> [Problem]: From the first line to the last, restate the data word for word.

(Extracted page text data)
○ ○ ○ ○
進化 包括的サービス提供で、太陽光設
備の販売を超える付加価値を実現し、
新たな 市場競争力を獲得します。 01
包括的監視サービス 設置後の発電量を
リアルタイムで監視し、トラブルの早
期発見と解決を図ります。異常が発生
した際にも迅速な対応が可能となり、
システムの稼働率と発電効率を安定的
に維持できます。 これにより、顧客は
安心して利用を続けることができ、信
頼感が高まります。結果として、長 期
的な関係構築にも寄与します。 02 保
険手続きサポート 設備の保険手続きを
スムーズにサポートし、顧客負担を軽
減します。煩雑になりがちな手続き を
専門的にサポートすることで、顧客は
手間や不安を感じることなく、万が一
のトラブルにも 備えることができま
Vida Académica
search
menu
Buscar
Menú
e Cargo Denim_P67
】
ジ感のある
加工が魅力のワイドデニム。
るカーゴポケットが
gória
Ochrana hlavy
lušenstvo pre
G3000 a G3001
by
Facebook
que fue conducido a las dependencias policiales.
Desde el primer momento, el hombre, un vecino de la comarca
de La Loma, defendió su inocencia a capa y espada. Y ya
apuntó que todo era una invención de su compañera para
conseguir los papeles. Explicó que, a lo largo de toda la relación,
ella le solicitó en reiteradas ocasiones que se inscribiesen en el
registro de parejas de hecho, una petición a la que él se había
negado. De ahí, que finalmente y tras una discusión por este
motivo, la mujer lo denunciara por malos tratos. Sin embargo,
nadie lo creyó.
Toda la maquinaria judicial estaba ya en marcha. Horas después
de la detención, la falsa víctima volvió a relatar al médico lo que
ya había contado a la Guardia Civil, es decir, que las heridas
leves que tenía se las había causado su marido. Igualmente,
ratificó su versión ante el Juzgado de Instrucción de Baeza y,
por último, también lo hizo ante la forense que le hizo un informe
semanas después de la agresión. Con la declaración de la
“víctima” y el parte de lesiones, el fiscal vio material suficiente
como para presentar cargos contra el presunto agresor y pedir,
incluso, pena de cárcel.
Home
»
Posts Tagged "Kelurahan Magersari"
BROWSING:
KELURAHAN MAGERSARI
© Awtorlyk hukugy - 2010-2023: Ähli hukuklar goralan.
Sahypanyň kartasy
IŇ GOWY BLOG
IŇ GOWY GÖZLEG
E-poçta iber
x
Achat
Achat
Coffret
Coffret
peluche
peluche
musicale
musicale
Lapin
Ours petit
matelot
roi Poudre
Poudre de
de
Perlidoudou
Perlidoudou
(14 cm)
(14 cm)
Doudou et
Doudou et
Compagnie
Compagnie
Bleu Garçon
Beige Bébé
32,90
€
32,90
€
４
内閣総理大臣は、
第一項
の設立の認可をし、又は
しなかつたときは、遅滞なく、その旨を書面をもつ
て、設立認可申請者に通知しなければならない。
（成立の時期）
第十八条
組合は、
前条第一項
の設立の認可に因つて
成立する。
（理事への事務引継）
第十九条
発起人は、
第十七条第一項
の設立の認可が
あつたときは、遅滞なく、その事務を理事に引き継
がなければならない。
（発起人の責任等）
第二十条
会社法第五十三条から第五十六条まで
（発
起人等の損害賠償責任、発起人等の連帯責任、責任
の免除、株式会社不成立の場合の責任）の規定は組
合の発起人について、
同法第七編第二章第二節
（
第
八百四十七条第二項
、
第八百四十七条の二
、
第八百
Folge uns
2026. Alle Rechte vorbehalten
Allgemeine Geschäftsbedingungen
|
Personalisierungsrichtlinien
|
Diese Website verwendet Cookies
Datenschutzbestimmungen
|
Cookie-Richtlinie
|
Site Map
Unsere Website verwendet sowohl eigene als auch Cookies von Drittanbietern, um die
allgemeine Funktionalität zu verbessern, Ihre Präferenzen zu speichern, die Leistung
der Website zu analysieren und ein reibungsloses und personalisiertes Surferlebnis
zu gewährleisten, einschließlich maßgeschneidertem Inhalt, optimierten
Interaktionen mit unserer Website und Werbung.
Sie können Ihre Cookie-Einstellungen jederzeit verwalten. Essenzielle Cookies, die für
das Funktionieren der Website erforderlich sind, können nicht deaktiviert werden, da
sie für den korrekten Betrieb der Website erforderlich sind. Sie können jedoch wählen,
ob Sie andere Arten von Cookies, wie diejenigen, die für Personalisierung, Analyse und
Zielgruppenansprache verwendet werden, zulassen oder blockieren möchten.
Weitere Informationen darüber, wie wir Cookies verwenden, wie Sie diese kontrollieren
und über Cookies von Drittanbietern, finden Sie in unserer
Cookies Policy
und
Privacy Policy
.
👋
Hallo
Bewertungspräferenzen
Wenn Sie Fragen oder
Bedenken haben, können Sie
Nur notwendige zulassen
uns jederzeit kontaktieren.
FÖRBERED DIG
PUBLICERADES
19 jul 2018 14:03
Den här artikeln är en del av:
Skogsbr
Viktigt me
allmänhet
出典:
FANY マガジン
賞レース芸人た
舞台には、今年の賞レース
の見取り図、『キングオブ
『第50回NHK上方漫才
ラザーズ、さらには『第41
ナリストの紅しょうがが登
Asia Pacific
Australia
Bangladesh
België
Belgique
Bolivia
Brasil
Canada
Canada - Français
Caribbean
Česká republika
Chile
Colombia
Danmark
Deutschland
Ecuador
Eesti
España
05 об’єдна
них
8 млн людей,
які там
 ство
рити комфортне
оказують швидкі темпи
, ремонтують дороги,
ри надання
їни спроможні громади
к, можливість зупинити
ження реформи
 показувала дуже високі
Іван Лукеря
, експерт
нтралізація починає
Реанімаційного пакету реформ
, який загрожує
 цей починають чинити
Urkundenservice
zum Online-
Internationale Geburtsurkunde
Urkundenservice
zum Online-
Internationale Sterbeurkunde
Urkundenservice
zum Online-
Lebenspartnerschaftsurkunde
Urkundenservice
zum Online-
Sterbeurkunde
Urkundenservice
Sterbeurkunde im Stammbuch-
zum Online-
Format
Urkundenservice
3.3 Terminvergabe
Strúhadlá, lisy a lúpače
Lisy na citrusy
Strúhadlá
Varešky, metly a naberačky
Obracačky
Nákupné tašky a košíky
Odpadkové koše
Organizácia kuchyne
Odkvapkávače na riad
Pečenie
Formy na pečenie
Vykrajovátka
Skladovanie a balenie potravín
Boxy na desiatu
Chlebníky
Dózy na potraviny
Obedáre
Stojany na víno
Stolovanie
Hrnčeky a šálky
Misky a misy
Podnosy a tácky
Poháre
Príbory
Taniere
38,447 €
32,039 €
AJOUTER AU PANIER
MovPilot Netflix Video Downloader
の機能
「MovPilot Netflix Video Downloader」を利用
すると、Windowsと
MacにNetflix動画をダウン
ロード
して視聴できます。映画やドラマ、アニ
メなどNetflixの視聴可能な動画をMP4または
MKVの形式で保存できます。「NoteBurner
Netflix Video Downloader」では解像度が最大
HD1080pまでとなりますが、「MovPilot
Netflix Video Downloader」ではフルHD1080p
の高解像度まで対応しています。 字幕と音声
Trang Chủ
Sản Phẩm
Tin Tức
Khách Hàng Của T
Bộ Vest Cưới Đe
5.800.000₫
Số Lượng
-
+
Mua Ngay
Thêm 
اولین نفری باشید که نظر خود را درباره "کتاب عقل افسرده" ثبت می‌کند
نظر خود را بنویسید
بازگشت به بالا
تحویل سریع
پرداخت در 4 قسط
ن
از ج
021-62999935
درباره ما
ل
○ ○ ○ ○
> [The answer]:
進化 包括的サービス提供で、太陽光設
備の販売を超える付加価値を実現し、
新たな 市場競争力を獲得します。 01
包括的監視サービス 設置後の発電量を
リアルタイムで監視し、トラブルの早
期発見と解決を図ります。異常が発生
した際にも迅速な対応が可能となり、
システムの稼働率と発電効率を安定的
に維持できます。 これにより、顧客は
安心して利用を続けることができ、信
頼感が高まります。結果として、長 期
的な関係構築にも寄与します。 02 保
険手続きサポート 設備の保険手続きを
スムーズにサポートし、顧客負担を軽
減します。煩雑になりがちな手続き を
専門的にサポートすることで、顧客は
手間や不安を感じることなく、万が一
のトラブルにも 備えることができま
Vida Académica
search
menu
Buscar
Menú
e Cargo Denim_P67
】
ジ感のある
加工が魅力のワイドデニム。
るカーゴポケットが
gória
Ochrana hlavy
lušenstvo pre
G3000 a G3001
by
Facebook
que fue conducido a las dependencias policiales.
Desde el primer momento, el hombre, un vecino de la comarca
de La Loma, defendió su inocencia a capa y espada. Y ya
apuntó que todo era una invención de su compañera para
conseguir los papeles. Explicó que, a lo largo de toda la relación,
ella le solicitó en reiteradas ocasiones que se inscribiesen en el
registro de parejas de hecho, una petición a la que él se había
negado. De ahí, que finalmente y tras una discusión por este
motivo, la mujer lo denunciara por malos tratos. Sin embargo,
nadie lo creyó.
Toda la maquinaria judicial estaba ya en marcha. Horas después
de la detención, la falsa víctima volvió a relatar al médico lo que
ya había contado a la Guardia Civil, es decir, que las heridas
leves que tenía se las había causado su marido. Igualmente,
ratificó su versión ante el Juzgado de Instrucción de Baeza y,
por último, también lo hizo ante la forense que le hizo un informe
semanas después de la agresión. Con la declaración de la
“víctima” y el parte de lesiones, el fiscal vio material suficiente
como para presentar cargos contra el presunto agresor y pedir,
incluso, pena de cárcel.
Home
»
Posts Tagged "Kelurahan Magersari"
BROWSING:
KELURAHAN MAGERSARI
© Awtorlyk hukugy - 2010-2023: Ähli hukuklar goralan.
Sahypanyň kartasy
IŇ GOWY BLOG
IŇ GOWY GÖZLEG
E-poçta iber
x
Achat
Achat
Coffret
Coffret
peluche
peluche
musicale
musicale
Lapin
Ours petit
matelot
roi Poudre
Poudre de
de
Perlidoudou
Perlidoudou
(14 cm)
(14 cm)
Doudou et
Doudou et
Compagnie
Compagnie
Bleu Garçon
Beige Bébé
32,90
€
32,90
€
４
内閣総理大臣は、
第一項
の設立の認可をし、又は
しなかつたときは、遅滞なく、その旨を書面をもつ
て、設立認可申請者に通知しなければならない。
（成立の時期）
第十八条
組合は、
前条第一項
の設立の認可に因つて
成立する。
（理事への事務引継）
第十九条
発起人は、
第十七条第一項
の設立の認可が
あつたときは、遅滞なく、その事務を理事に引き継
がなければならない。
（発起人の責任等）
第二十条
会社法第五十三条から第五十六条まで
（発
起人等の損害賠償責任、発起人等の連帯責任、責任
の免除、株式会社不成立の場合の責任）の規定は組
合の発起人について、
同法第七編第二章第二節
（
第
八百四十七条第二項
、
第八百四十七条の二
、
第八百
Folge uns
2026. Alle Rechte vorbehalten
Allgemeine Geschäftsbedingungen
|
Personalisierungsrichtlinien
|
Diese Website verwendet Cookies
Datenschutzbestimmungen
|
Cookie-Richtlinie
|
Site Map
Unsere Website verwendet sowohl eigene als auch Cookies von Drittanbietern, um die
allgemeine Funktionalität zu verbessern, Ihre Präferenzen zu speichern, die Leistung
der Website zu analysieren und ein reibungsloses und personalisiertes Surferlebnis
zu gewährleisten, einschließlich maßgeschneidertem Inhalt, optimierten
Interaktionen mit unserer Website und Werbung.
Sie können Ihre Cookie-Einstellungen jederzeit verwalten. Essenzielle Cookies, die für
das Funktionieren der Website erforderlich sind, können nicht deaktiviert werden, da
sie für den korrekten Betrieb der Website erforderlich sind. Sie können jedoch wählen,
ob Sie andere Arten von Cookies, wie diejenigen, die für Personalisierung, Analyse und
Zielgruppenansprache verwendet werden, zulassen oder blockieren möchten.
Weitere Informationen darüber, wie wir Cookies verwenden, wie Sie diese kontrollieren
und über Cookies von Drittanbietern, finden Sie in unserer
Cookies Policy
und
Privacy Policy
.
👋
Hallo
Bewertungspräferenzen
Wenn Sie Fragen oder
Bedenken haben, können Sie
Nur notwendige zulassen
uns jederzeit kontaktieren.
FÖRBERED DIG
PUBLICERADES
19 jul 2018 14:03
Den här artikeln är en del av:
Skogsbr
Viktigt me
allmänhet
出典:
FANY マガジン
賞レース芸人た
舞台には、今年の賞レース
の見取り図、『キングオブ
『第50回NHK上方漫才
ラザーズ、さらには『第41
ナリストの紅しょうがが登
Asia Pacific
Australia
Bangladesh
België
Belgique
Bolivia
Brasil
Canada
Canada - Français
Caribbean
Česká republika
Chile
Colombia
Danmark
Deutschland
Ecuador
Eesti
España
05 об’єдна
них
8 млн людей,
які там
 ство
рити комфортне
оказують швидкі темпи
, ремонтують дороги,
ри надання
їни спроможні громади
к, можливість зупинити
ження реформи
 показувала дуже високі
Іван Лукеря
, експерт
нтралізація починає
Реанімаційного пакету реформ
, який загрожує
 цей починають чинити
Urkundenservice
zum Online-
Internationale Geburtsurkunde
Urkundenservice
zum Online-
Internationale Sterbeurkunde
Urkundenservice
zum Online-
Lebenspartnerschaftsurkunde
Urkundenservice
zum Online-
Sterbeurkunde
Urkundenservice
Sterbeurkunde im Stammbuch-
zum Online-
Format
Urkundenservice
3.3 Terminvergabe
Strúhadlá, lisy a lúpače
Lisy na citrusy
Strúhadlá
Varešky, metly a naberačky
Obracačky
Nákupné tašky a košíky
Odpadkové koše
Organizácia kuchyne
Odkvapkávače na riad
Pečenie
Formy na pečenie
Vykrajovátka
Skladovanie a balenie potravín
Boxy na desiatu
Chlebníky
Dózy na potraviny
Obedáre
Stojany na víno
Stolovanie
Hrnčeky a šálky
Misky a misy
Podnosy a tácky
Poháre
Príbory
Taniere
38,447 €
32,039 €
AJOUTER AU PANIER
MovPilot Netflix Video Downloader
の機能
「MovPilot Netflix Video Downloader」を利用
すると、Windowsと
MacにNetflix動画をダウン
ロード
して視聴できます。映画やドラマ、アニ
メなどNetflixの視聴可能な動画をMP4または
MKVの形式で保存できます。「NoteBurner
Netflix Video Downloader」では解像度が最大
HD1080pまでとなりますが、「MovPilot
Netflix Video Downloader」ではフルHD1080p
の高解像度まで対応しています。 字幕と音声
Trang Chủ
Sản Phẩm
Tin Tức
Khách Hàng Của T
Bộ Vest Cưới Đe
5.800.000₫
Số Lượng
-
+
Mua Ngay
Thêm 
اولین نفری باشید که نظر خود را درباره "کتاب عقل افسرده" ثبت می‌کند
نظر خود را بنویسید
بازگشت به بالا
تحویل سریع
پرداخت در 4 قسط
ن
از ج
021-62999935
درباره ما
ل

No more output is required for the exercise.